Water, water everywhere and not a drop will drain. The evil twin of drought is drainage, and both can cripple a crop in short time. When a river rises or a culvert backs up, water can sit on farmland for weeks and prevent planting and harvest, or simply kill crops mid-season. Lifting water up and over is a sputtering and time-consuming prospect. Time to saddle a Water Hog beast and pump directly through a levee.
Water Hog is popping up on farms across the United States as a water-moving pumping system aimed at saving time, fuel and money. Devised and patented by Rick Spargo of Hoxie, Ark., the Water Hog pump transfers water directly through a levee. Less distance, no vertical lift, and diminished head pressure. Simply, Water Hog will outperform a relift pump three to one, according to Spargo.

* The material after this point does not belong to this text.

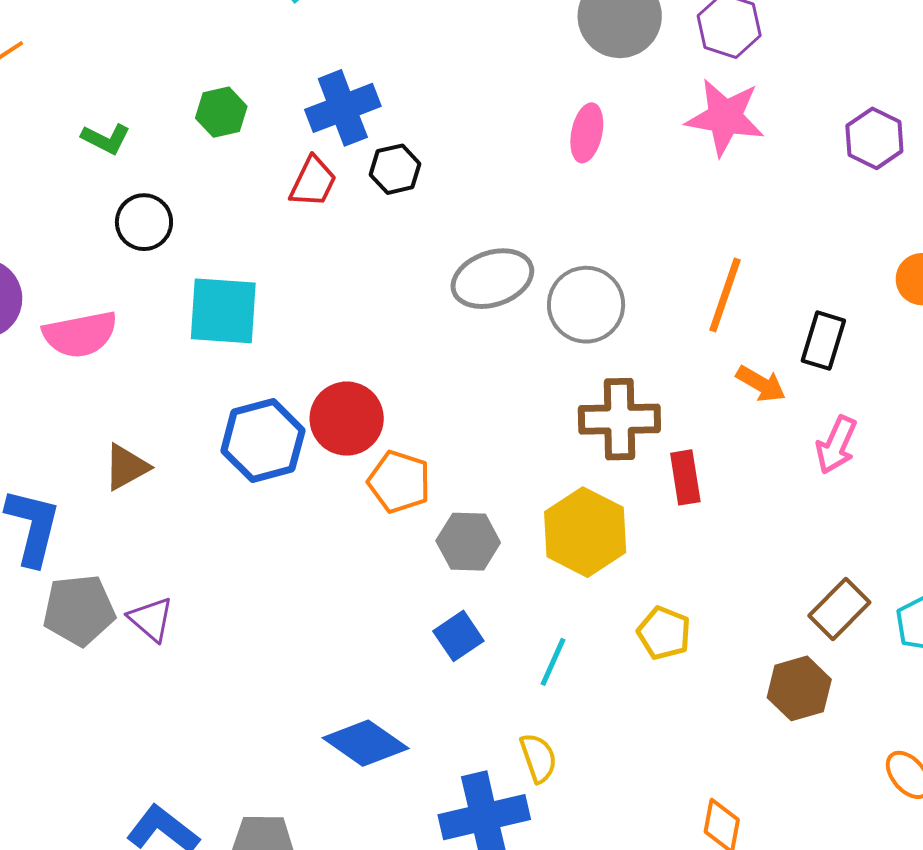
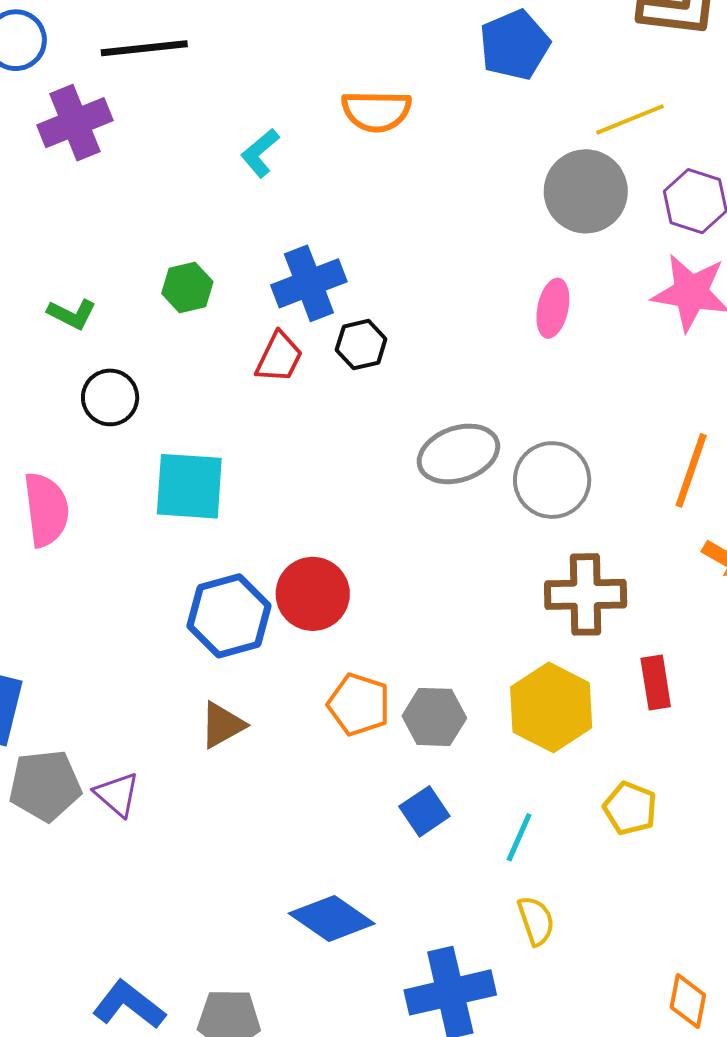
pink semicircle: (80, 334) -> (46, 510), turned -86
brown triangle: (126, 467) -> (222, 725), moved
red rectangle: (685, 477) -> (656, 682), moved
orange pentagon: (399, 482) -> (359, 704), moved
yellow semicircle: (538, 758) -> (536, 921), moved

Most up-and-over systems use a 24” pump to move water over and across a 12’, 15’ or 20’ levee. Volume is lost and pressure can drop to 9,000 gpm. Water Hog, a screw-type pump with two back blades to catch water, is a different animal. It employs a 24” pump, but the discharge is 27,000 gpm with massive power.
Pushing into water isn’t an issue. Water Hog screws water through a pipe instead of lifting it. If it’s turning, it’s churning out water. “We run straight through a levee by gearing up right and using the correct engine and horsepower,” Spargo says. Water Hog runs on a single stage pump with one screw at 200 hp for a 10’ levee and down. Above 10’, Water Hog uses a two-stage pump at 250 hp.

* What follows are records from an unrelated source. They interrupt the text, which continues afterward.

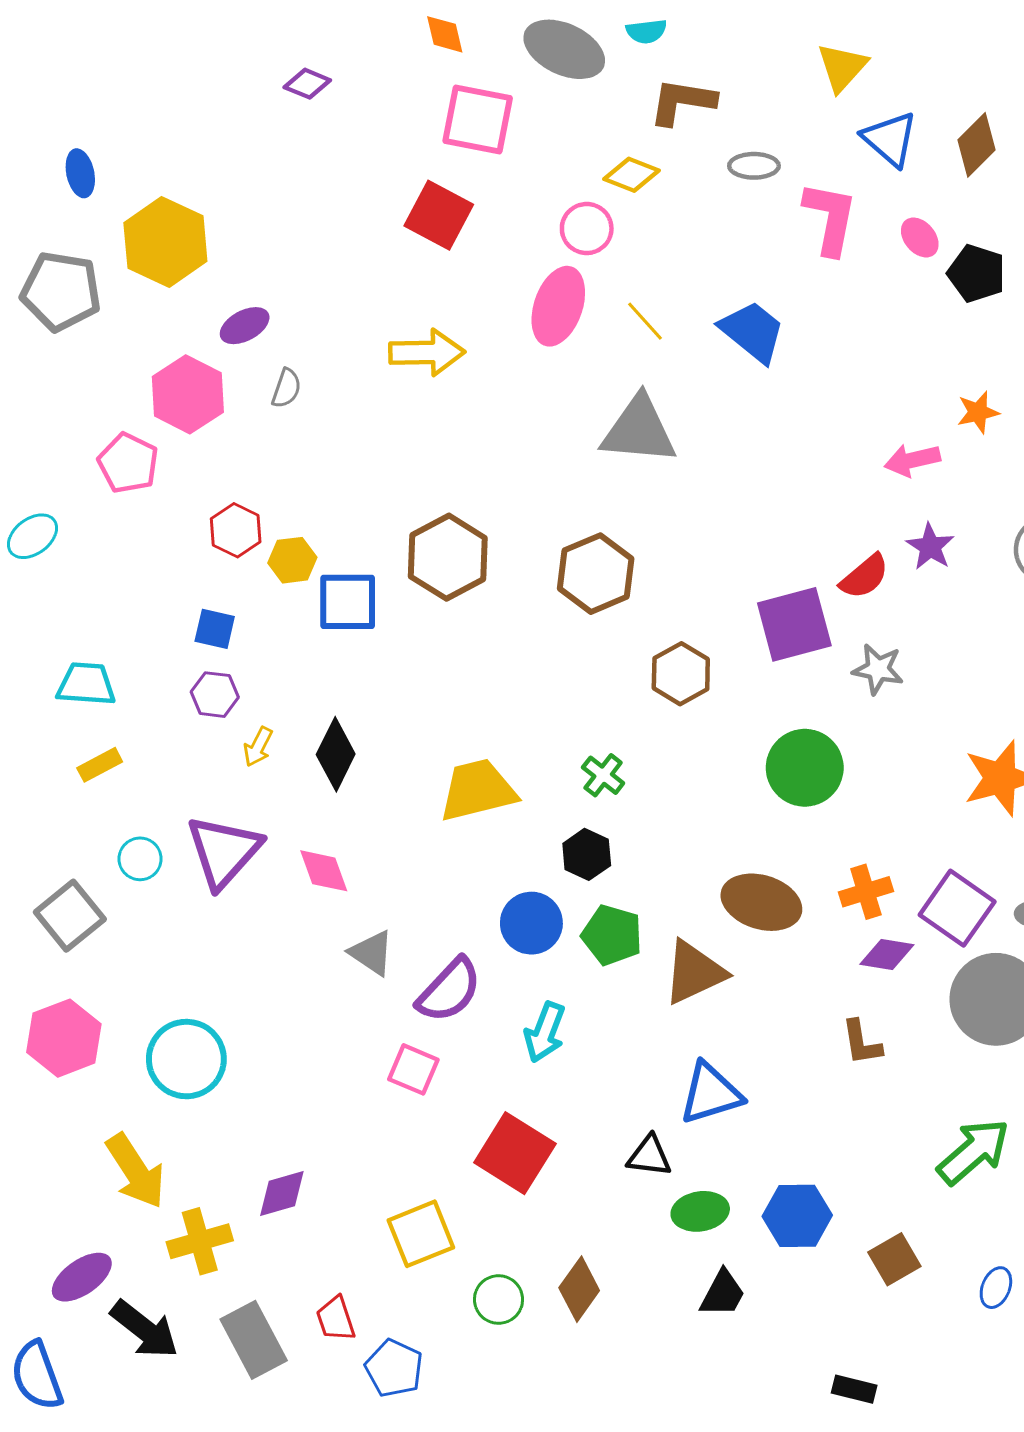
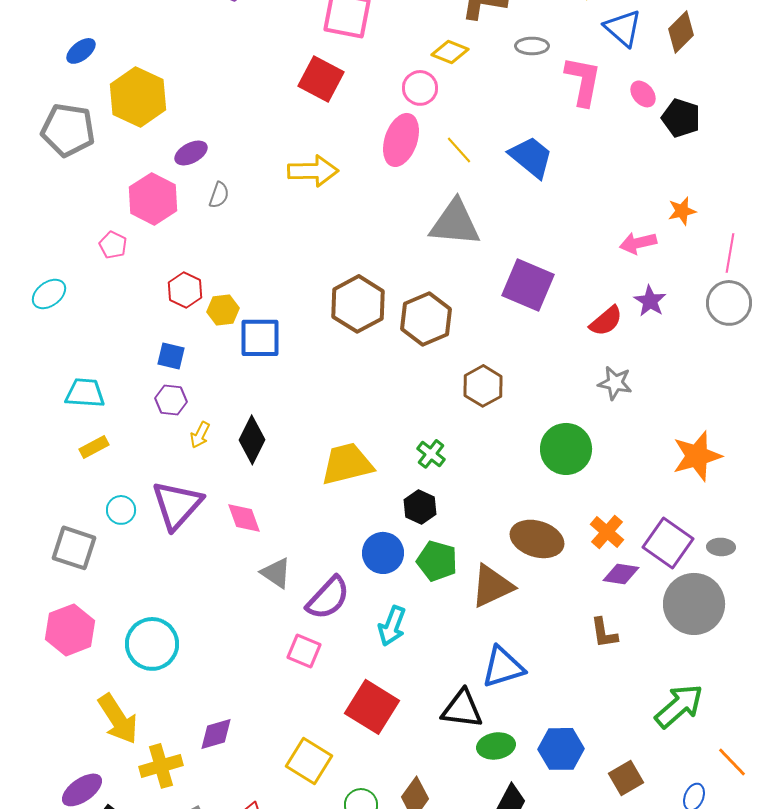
blue ellipse: (80, 173) -> (81, 51), turned 64
pink pentagon: (128, 463) -> (113, 245), size x0.7
brown hexagon: (448, 557) -> (358, 304), moved
purple square: (794, 624) -> (528, 285), moved, turned 38
orange cross: (866, 892) -> (607, 532), turned -32
gray square: (70, 916) -> (74, 548), turned -33
black triangle: (649, 1156) -> (462, 709), size x1.4
yellow square: (421, 1234) -> (309, 761), turned -36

Spargo’s crew typically completes installation in a single day, including the levee cut and tube installation. The problems of backing a tractor down, fighting mud, hooking up tubes, or blowing out the backside of a levee are bypassed with Water Hog. Flick the switch, and water is moving off the farm side.
Spargo is also beginning remote automation of Water Hog. With the ease of a smartphone app, Water Hog can pump before a river rises. And if the river is already up? Water Hog has plenty of power to push into water by using suction off the river and letting horsepower do the rest, Spargo says. “It boils down to head pressure. Water Hog acts like a big or small pump. We have a back pressure valve to pull about 9,000 gallons per minute on an idle, or we can crank up to 27,000 gallons.”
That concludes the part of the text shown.